Apple countered by asserting not only that an electronic writing isn't a writing but that, mainly, the law—written long before electronic commerce—doesn't naturally apply to E-Commerce. When applied to brick-and-mortar stores, the law had an anti-fraud provision—permitting the merchant to ask for and examine personal information to prevent fraud. If you don't allow the use of this information for anti-fraud purposes, you put online merchants at a disadvantage—especially when you consider the volume of fraud online.

Lower California courts had already carved out an "online" exception to the Song-Beverly Act. The legislature passed a special law exempting gas stations from the Williams-Sonoma "Zip code" provisions, so they could likewise demand personal information (Zip codes) to prevent pump-and-go frauds. So Apple asked the Supreme Court to carve out an exception for online transactions.

On February 4, that's exactly what the California Supreme Court did.

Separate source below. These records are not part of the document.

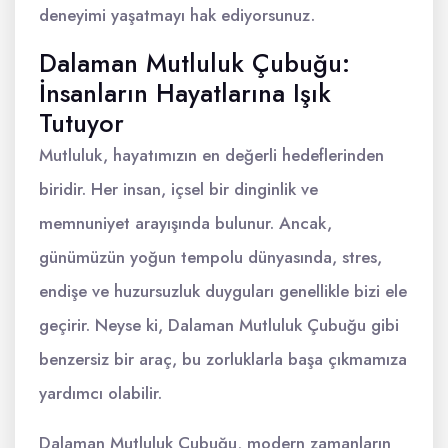
deneyimi yaşatmayı hak ediyorsunuz.
Dalaman Mutluluk Çubuğu:
İnsanların Hayatlarına Işık
Tutuyor
Mutluluk, hayatımızın en değerli hedeflerinden
biridir. Her insan, içsel bir dinginlik ve
memnuniyet arayışında bulunur. Ancak,
günümüzün yoğun tempolu dünyasında, stres,
endişe ve huzursuzluk duyguları genellikle bizi ele
geçirir. Neyse ki, Dalaman Mutluluk Çubuğu gibi
benzersiz bir araç, bu zorluklarla başa çıkmamıza
yardımcı olabilir.
Dalaman Mutluluk Çubuğu, modern zamanların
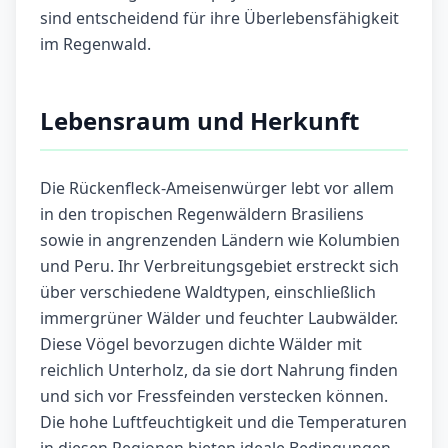
sind entscheidend für ihre Überlebensfähigkeit
im Regenwald.
Lebensraum und Herkunft
Die Rückenfleck-Ameisenwürger lebt vor allem
in den tropischen Regenwäldern Brasiliens
sowie in angrenzenden Ländern wie Kolumbien
und Peru. Ihr Verbreitungsgebiet erstreckt sich
über verschiedene Waldtypen, einschließlich
immergrüner Wälder und feuchter Laubwälder.
Diese Vögel bevorzugen dichte Wälder mit
reichlich Unterholz, da sie dort Nahrung finden
und sich vor Fressfeinden verstecken können.
Die hohe Luftfeuchtigkeit und die Temperaturen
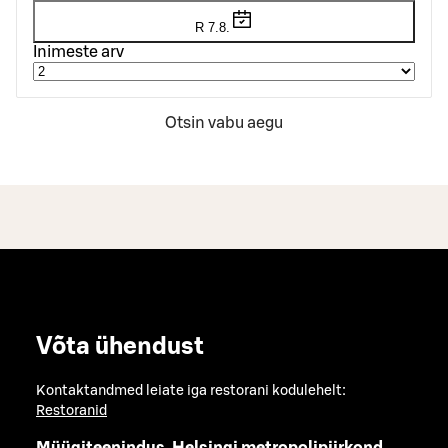
R 7.8.
Inimeste arv
Otsin vabu aegu
Võta ühendust
Kontaktandmed leiate iga restorani kodulehelt:
Restoranid
Müügiteenindus, Helsingi metropolipiirkond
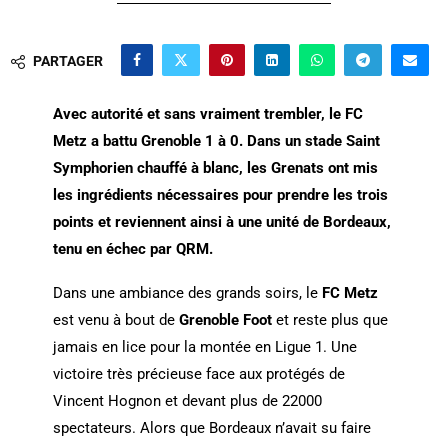
PARTAGER
Avec autorité et sans vraiment trembler, le FC
Metz a battu Grenoble 1 à 0. Dans un stade Saint
Symphorien chauffé à blanc, les Grenats ont mis
les ingrédients nécessaires pour prendre les trois
points et reviennent ainsi à une unité de Bordeaux,
tenu en échec par QRM.
Dans une ambiance des grands soirs, le
FC Metz
est venu à bout de
Grenoble Foot
et reste plus que
jamais en lice pour la montée en Ligue 1. Une
victoire très précieuse face aux protégés de
Vincent Hognon et devant plus de 22000
spectateurs. Alors que Bordeaux n’avait su faire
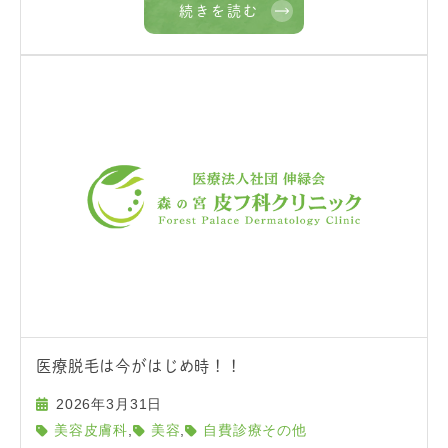
続きを読む
医療脱毛は今がはじめ時！！
2026年3月31日
,
,
美容皮膚科
美容
自費診療その他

The court found that, to effectuate the purposes of the law (protecting privacy while permitting merchants to fight fraud), online merchants could collect things like a consumer's name, billing address and Zip code, even if the transaction was completely digital. Besides, the court observed, other California statutes—such as the California Online Privacy Protection Act (COPPA, Cal. Bus. Prof. Code 22575)—require online merchants (and others) to conspicuously post their privacy policies, including what data they collect and how they will use it. So consumer privacy is protected. Not.

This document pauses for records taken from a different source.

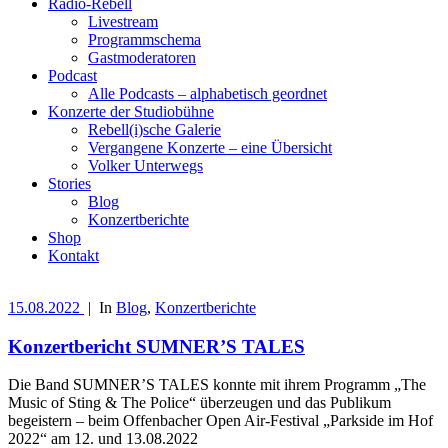
Radio-Rebell
Livestream
Programmschema
Gastmoderatoren
Podcast
Alle Podcasts – alphabetisch geordnet
Konzerte der Studiobühne
Rebell(i)sche Galerie
Vergangene Konzerte – eine Übersicht
Volker Unterwegs
Stories
Blog
Konzertberichte
Shop
Kontakt
15.08.2022
|
In
Blog
,
Konzertberichte
Konzertbericht SUMNER’S TALES
Die Band SUMNER’S TALES konnte mit ihrem Programm „The
Music of Sting & The Police“ überzeugen und das Publikum
begeistern – beim Offenbacher Open Air-Festival „Parkside im Hof
2022“ am 12. und 13.08.2022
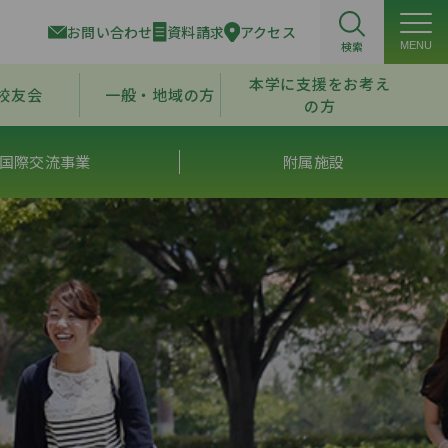
お問い合わせ
資料請求
アクセス
検索
MENU
本学に支援をお考え
校友会
一般・地域の方
の方
国際交流事業
附属施設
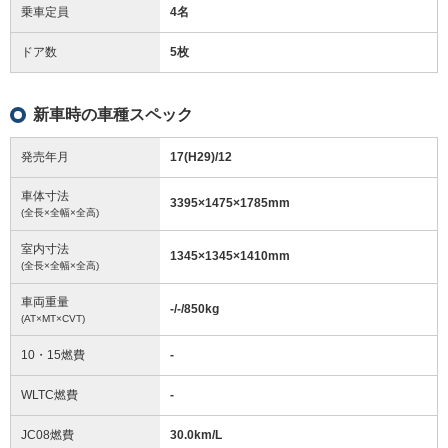
乗車定員
4名
ドア数
5枚
新車時の車種スペック
発売年月
17(H29)/12
車体寸法
3395
×
1475
×
1785
mm
(全長×全幅×全高)
室内寸法
1345
×
1345
×
1410
mm
(全長×全幅×全高)
車両重量
-/-/850
kg
(AT×MT×CVT)
10・15燃費
-
WLTC燃費
-
JC08燃費
30.0km/L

The problem with what the Supreme Court did in the Krescent case was that by trying to make online merchants equal to their brick-and-mortar siblings, they elevated the rights of such merchants beyond those of their terrestrial counterparts. The court could have said that Apple and others could collect consumer personal information during a credit-card transaction, but only to use it to prevent fraud (validate the transaction), and then they had to destroy the personal data. This would have been the electronic equivalent of "looking at" the driver's license—well, close to it, anyway.

But having collected personal information to prevent fraud, the California Supreme Court held that the only limits on the online merchant's use of that data is whatever it puts on its privacy policies. So although a brick-and-mortar entity can't collect any data (except for order fulfillment), an online merchant can collect and use personal information—exactly what the Song-Beverly Act didn't want to happen. So it looks like a victory for cyberspace merchants at the expense of ground-based ones. At least until the California Legislature convenes. After that, who knows what might happen.

If you disagree with me, I'll see you in court, buddy. If you agree with me, however, I would love to hear from you.